The US Army Aeromedical Research Laboratory has tested the same shock-absorbing military pad systems for the ability to decrease non-ballistic impact forces in parachutists’ helmets. The OA pads reduced impact loading by over 28%. See: USAARL report 2005-05 of March, 2005. AND the latest report: PASGT/ACH comparison
The new ECH (Enhanced Combat Helmet) is being issued to deploying Marines. Here’s what an experienced Company Commander has to say about the helmet/pad system: “We demand our guys to be in their gear for days at a time and although the DOD has been good about upgrading helmets the pad system is vital and the current pads are subpar at best. I’ve seen how much longer these kits last, how much more effective it makes Marines, and how it reduces injury upon impact (there are a number of gentleman still around because of this system that may not be if they had other gear).
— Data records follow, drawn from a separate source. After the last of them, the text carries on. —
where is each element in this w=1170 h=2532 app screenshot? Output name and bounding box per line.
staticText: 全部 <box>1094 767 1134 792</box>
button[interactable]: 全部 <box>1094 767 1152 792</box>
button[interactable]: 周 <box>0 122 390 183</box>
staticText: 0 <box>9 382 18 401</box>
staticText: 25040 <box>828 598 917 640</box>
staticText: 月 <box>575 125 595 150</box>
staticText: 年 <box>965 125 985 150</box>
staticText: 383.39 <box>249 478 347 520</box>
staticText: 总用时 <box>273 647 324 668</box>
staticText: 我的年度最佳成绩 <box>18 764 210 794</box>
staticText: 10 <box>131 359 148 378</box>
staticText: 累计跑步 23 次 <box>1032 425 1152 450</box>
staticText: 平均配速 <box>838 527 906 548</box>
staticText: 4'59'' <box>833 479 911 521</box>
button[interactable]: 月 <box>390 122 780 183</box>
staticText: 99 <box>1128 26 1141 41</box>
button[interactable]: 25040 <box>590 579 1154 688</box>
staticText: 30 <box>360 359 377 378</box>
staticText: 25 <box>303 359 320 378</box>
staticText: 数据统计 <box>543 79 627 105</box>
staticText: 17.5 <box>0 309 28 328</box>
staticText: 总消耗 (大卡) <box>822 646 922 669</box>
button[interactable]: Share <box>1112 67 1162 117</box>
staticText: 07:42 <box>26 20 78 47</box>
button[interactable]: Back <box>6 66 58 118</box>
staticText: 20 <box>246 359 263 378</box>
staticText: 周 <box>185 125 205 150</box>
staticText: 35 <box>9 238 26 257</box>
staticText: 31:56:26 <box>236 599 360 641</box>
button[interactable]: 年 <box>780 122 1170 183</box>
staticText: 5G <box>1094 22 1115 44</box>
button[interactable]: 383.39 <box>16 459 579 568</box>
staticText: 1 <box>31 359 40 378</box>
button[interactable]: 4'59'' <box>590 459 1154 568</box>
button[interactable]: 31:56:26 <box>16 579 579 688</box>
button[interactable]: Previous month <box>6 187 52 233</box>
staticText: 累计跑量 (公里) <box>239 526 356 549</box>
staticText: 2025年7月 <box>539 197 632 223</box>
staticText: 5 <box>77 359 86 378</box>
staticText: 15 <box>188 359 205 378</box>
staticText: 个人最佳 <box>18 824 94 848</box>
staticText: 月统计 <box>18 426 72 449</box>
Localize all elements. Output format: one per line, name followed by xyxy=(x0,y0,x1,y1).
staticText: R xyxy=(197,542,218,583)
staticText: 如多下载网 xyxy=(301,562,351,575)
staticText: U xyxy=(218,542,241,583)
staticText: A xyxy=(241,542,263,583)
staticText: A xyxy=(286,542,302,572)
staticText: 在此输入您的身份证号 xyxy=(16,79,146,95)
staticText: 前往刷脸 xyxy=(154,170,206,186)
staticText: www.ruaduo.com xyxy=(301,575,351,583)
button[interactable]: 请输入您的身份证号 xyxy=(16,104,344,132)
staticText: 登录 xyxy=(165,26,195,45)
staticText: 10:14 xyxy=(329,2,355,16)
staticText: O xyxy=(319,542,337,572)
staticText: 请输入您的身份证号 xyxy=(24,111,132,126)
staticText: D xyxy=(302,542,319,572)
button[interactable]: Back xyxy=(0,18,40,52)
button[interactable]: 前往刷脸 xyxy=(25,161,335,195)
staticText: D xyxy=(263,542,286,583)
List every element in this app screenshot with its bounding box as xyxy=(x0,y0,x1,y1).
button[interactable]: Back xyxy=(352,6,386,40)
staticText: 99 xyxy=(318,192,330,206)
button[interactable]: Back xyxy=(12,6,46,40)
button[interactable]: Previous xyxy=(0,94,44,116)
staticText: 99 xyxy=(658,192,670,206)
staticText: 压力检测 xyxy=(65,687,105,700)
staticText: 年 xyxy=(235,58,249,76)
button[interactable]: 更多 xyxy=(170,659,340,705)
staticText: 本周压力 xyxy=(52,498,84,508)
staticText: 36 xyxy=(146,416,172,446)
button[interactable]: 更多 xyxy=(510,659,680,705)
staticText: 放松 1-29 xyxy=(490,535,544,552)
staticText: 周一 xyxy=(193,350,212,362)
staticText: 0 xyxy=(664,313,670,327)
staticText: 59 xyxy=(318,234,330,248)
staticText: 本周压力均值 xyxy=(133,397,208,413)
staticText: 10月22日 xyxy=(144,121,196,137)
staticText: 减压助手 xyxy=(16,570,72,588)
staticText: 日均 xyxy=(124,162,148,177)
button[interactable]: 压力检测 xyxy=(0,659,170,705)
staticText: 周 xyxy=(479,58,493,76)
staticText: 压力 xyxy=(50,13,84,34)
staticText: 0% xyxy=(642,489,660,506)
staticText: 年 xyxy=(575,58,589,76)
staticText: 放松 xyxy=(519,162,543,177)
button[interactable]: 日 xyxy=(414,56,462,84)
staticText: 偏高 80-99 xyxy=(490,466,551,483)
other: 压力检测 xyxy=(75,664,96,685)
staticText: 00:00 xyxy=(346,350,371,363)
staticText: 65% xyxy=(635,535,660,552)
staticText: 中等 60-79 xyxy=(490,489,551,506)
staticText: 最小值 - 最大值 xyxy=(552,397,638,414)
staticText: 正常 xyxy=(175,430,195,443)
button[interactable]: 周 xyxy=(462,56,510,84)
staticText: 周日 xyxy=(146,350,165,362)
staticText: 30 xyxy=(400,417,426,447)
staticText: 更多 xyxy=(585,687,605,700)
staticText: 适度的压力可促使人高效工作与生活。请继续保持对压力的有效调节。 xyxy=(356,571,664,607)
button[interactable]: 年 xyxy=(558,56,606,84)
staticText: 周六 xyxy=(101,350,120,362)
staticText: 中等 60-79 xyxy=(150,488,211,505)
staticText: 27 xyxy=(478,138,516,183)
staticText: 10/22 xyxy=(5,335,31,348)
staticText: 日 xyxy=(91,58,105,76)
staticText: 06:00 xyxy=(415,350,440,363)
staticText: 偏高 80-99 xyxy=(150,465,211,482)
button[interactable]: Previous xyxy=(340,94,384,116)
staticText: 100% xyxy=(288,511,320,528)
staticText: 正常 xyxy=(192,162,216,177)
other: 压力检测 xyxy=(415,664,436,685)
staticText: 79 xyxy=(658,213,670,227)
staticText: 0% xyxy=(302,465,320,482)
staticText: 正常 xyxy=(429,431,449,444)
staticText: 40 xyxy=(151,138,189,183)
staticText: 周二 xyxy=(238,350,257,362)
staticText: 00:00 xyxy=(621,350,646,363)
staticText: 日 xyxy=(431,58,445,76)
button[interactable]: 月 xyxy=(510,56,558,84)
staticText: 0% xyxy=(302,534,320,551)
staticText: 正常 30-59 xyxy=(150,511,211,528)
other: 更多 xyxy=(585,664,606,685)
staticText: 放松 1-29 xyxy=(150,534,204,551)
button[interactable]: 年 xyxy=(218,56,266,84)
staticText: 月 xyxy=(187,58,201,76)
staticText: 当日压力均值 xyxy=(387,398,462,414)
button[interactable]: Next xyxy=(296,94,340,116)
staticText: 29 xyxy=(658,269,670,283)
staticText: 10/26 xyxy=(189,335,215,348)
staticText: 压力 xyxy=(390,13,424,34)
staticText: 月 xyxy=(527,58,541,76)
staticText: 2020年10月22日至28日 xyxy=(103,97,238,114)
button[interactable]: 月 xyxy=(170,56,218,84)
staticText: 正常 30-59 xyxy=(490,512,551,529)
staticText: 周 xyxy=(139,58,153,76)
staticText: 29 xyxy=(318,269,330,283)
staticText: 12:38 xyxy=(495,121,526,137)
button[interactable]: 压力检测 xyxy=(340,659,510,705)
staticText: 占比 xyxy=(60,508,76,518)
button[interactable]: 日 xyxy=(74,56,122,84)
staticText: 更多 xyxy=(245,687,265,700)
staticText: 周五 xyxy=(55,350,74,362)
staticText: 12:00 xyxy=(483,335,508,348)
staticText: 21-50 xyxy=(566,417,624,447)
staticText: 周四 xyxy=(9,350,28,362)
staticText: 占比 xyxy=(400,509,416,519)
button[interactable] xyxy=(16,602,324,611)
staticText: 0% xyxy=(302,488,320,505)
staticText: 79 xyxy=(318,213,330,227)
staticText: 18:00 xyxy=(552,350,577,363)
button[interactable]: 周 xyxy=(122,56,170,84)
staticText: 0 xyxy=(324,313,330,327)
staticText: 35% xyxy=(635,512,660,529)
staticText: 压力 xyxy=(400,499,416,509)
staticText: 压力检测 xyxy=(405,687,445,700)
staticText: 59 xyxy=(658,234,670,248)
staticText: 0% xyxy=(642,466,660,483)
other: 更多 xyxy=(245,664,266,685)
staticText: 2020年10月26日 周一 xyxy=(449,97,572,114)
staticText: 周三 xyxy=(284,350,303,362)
Again, thank you for your time and any help is extremely appreciated.”
Unfortunately, all Services are still (May, 2015) using the GI helmet pads the Company Commander above refers when he describes their poor function. Protective helmet pads simply MUST be wearable for head armor to work.
Here’s a report from NATICK Army test lab on how shock-absorbing pads add to both ballistic (bullet) and non-ballistic (blast) protection of helmets now issued to all Special Forces troops, including Marine Recon, SEALS, Rangers, Green Berets, etc. Shouldn’t front-line ‘grunts’ have the same degree of protection?
“The MICH suspension pads are composed partly of comfort foam where the pads touch the head and mostly of “slow-memory” impact foam with the resilience of a wrestling mat. The foam is like a wrestling mat. The foam is like a shock absorber against a striking bullet.
A black CoolMax cloth covering wicks moisture away and helps the user stay cooler. Lining the inside is a glued-on strip of Velcro fastener. Users can unhook and adjust the pads to create a custom fit.”